Matching cabinet pulls and knobs with faucet fixtures and towel bars can be an effective way to tie different elements of a room together. Photo by Moen.

The right elements in the kitchen and bath help sell a home.

It's no secret to builders that kitchens and baths sell a house. More elusive are the elements and design details that will help sell those kitchens and baths. Keeping up with the latest design trends will help make sure your next spec goes fast, while your next custom job provides homeowner pleasure — and plenty of referrals — for years to come.

Of course, it's often the fixtures you choose that make an impression in these rooms.

"Hardware in a kitchen or bathroom is like jewelry," says Meg Caswell, the home design television personality of HGTV fame. "Everyone notices your jewelry, so you can’t ignore hardware in the kitchen or bath. It's a very important part of the equation."

In fact, according to a recent Houzz.com survey of the home design site's members, 49 percent of homeowners want upgraded fixtures and features. In the bath, that includes rain and multiple showerheads, along with LED showerheads and lighted vanity mirrors. Other preferences included silver-toned, brushed nickel and bronze faucets over gold and brass.

"I always splurge on the faucets and fixtures because not only are the higher-end options beautiful, they are also usually highly functional," says Jenna Pizzigati-Coppola, owner of Pizzigati Designs in New York. "The smaller items like the fixtures, faucets and hardware are also the best way to pick a specific style and stick to it throughout the room."
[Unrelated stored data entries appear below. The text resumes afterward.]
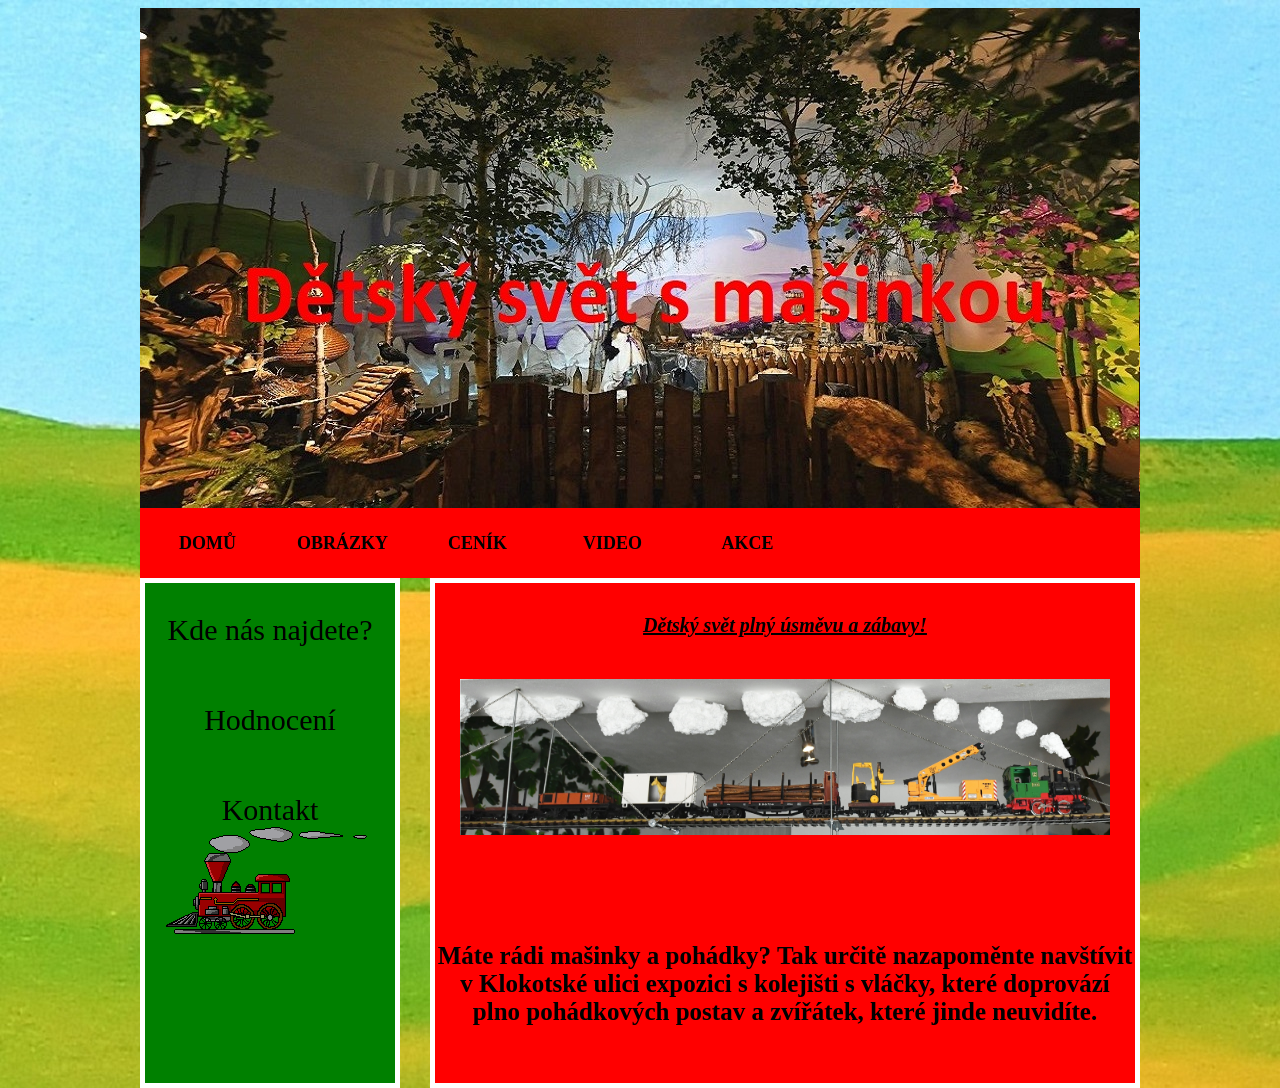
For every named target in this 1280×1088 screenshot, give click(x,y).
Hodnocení (270, 719)
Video (612, 543)
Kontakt (270, 809)
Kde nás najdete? (270, 629)
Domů (207, 543)
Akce (747, 543)
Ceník (477, 543)
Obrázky (342, 543)
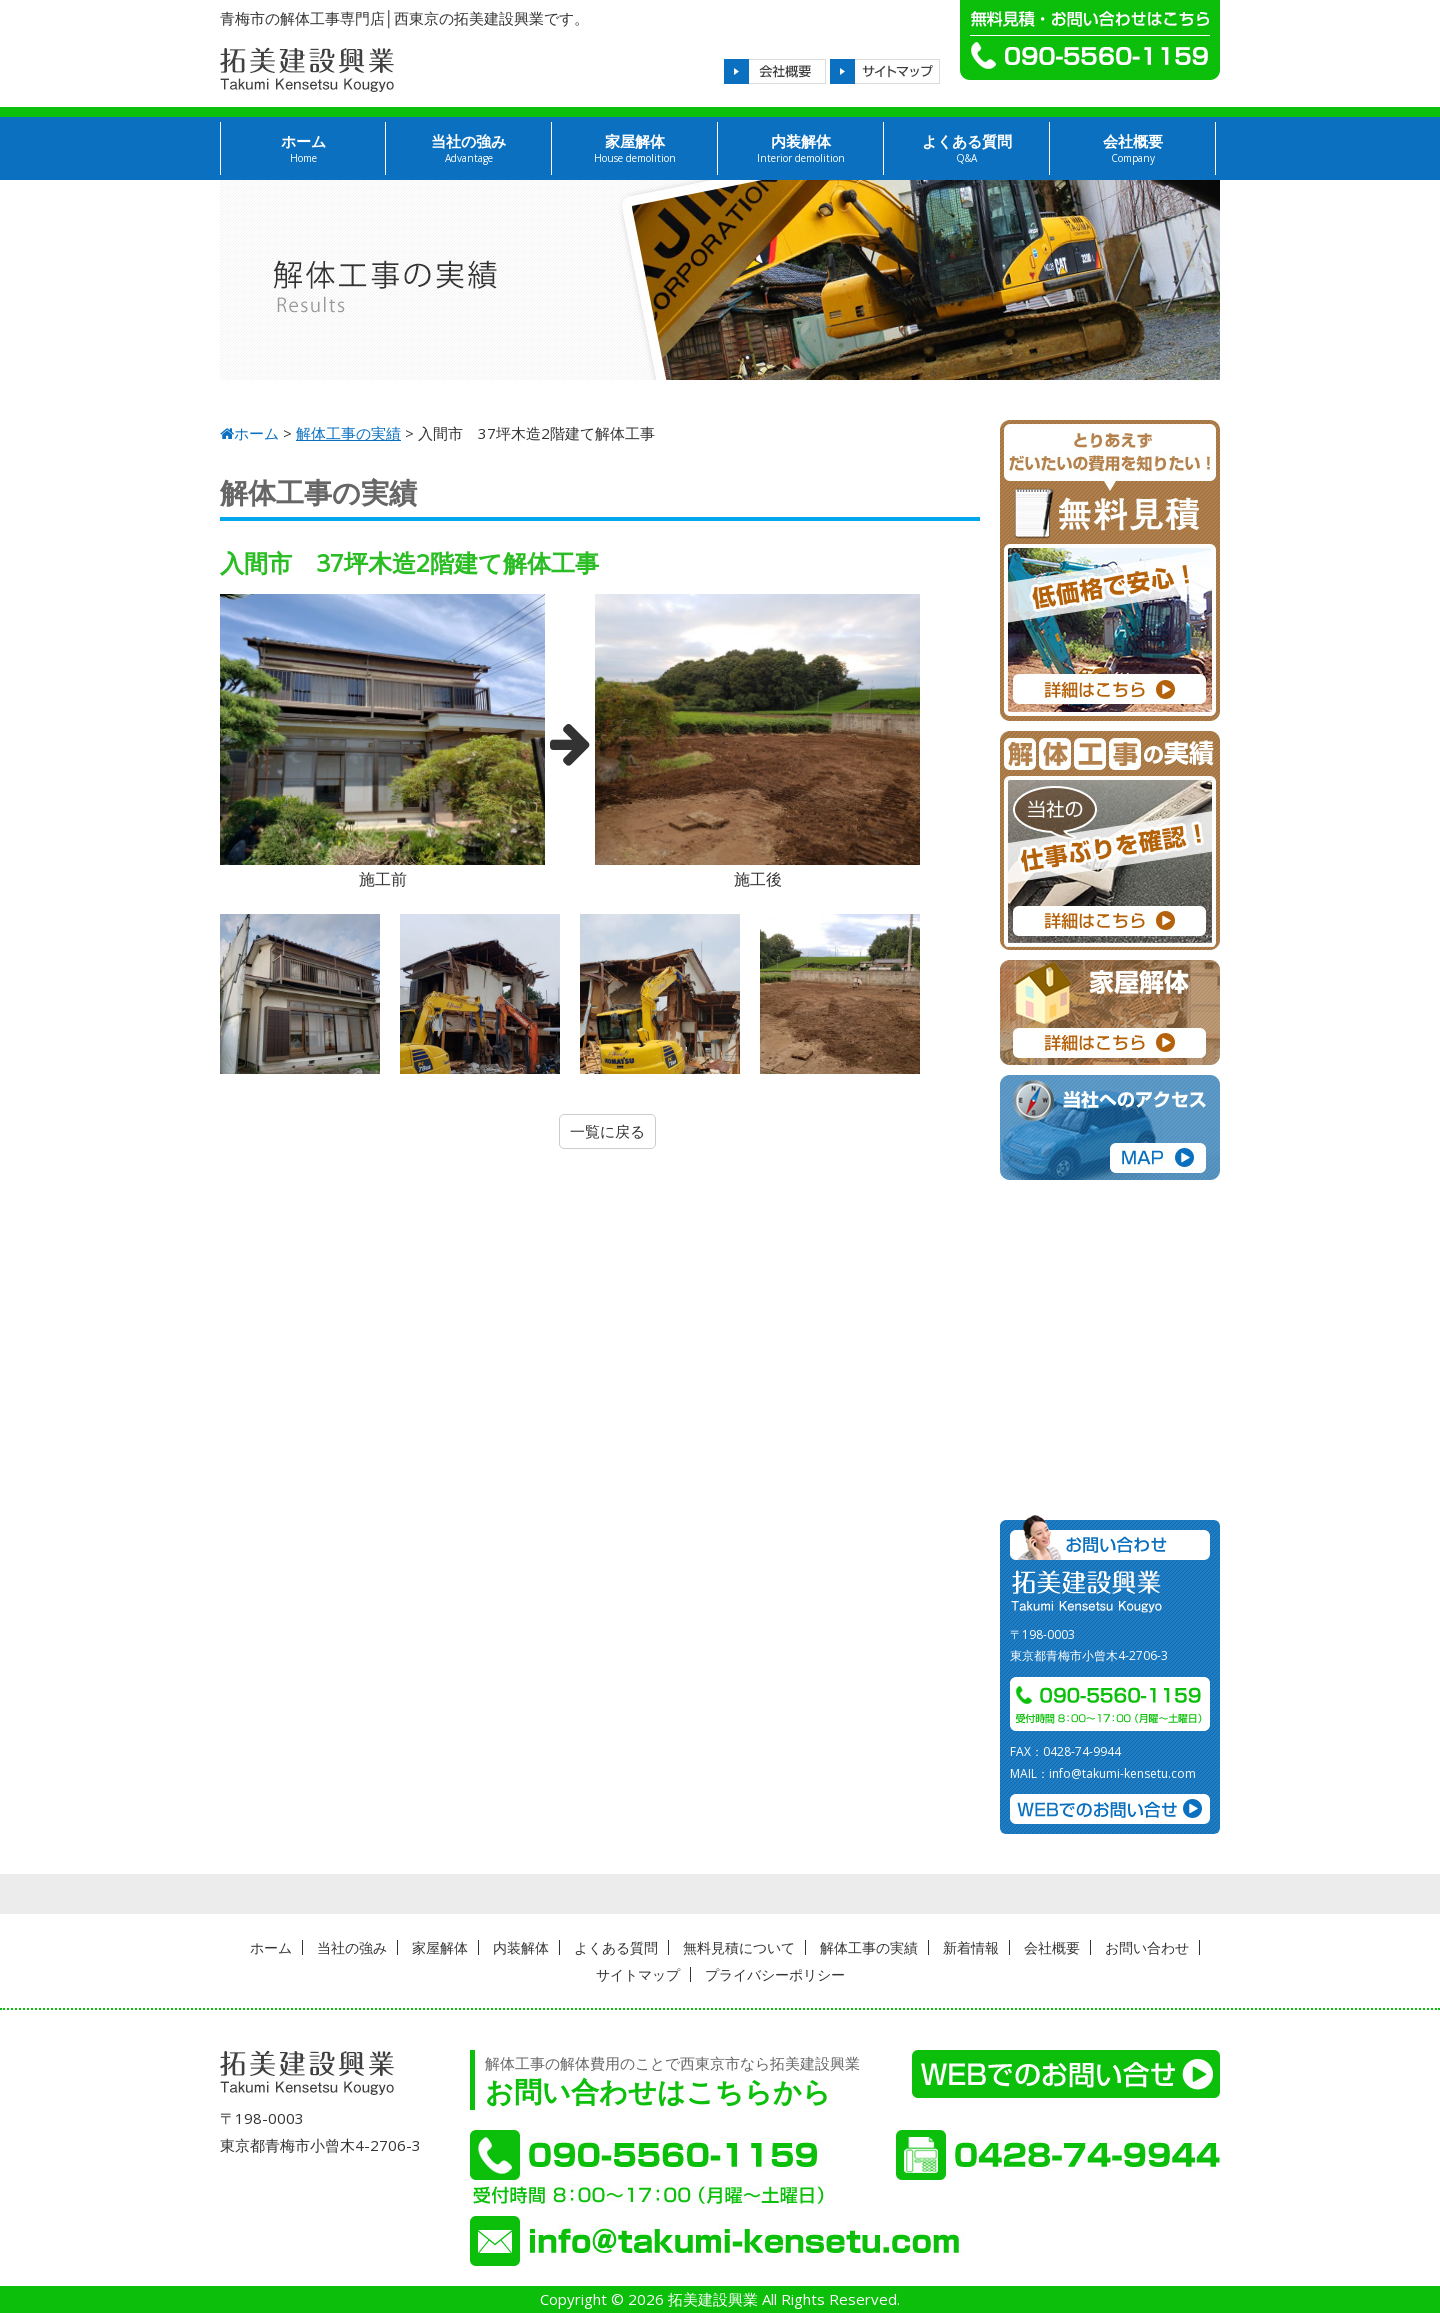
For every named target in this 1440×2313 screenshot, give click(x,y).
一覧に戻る (607, 1131)
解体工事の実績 (869, 1947)
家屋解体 (634, 148)
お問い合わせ (1147, 1947)
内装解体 (800, 148)
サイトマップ (638, 1974)
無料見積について (739, 1947)
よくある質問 (966, 148)
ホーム (303, 148)
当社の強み (468, 148)
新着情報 (971, 1947)
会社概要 (1132, 148)
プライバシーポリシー (775, 1974)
Matching the built-in sink soap dispenser and cabinet knobs and pulls to the faucets is another favorite subtle move to tie a room together. Moen offers matching elements for many of its fixtures.

Younger homeowners are more likely to go for larger bathrooms with curbless showers without any doors, according to the Houzz Bathroom Trend Study. Designers echo that appeal: "Doorless showers epitomize luxury," says Bobby Vickers, executive vice president of Brennan Enterprises in Dallas. When there are enclosures, frameless glass is now the way to go, as opposed to curtains or glass block. For bath cabinetry, white is the finish of choice, followed by medium and dark wood tones.

In contrast to the idea that bigger is better in the bath, when it comes to the kitchen, size doesn't matter as much as layout does.

"Most people don't want a larger kitchen, but they do want a feeling of space," according to the Houzz Kitchen Trends Study. "Islands are part of that plan."

In fact, 61 percent of homeowners prefer to have an island in the kitchen, while 77 percent favor kitchens that are open to other rooms. Other favorite elements are still stainless appliances — with more and more homeowners favoring high-end, chef-style stoves, double ovens and induction cooktops — and granite or quartz countertops. For flooring, hardwoods and tile are just about tied as top contenders, while the top materials for backsplashes are tile and glass.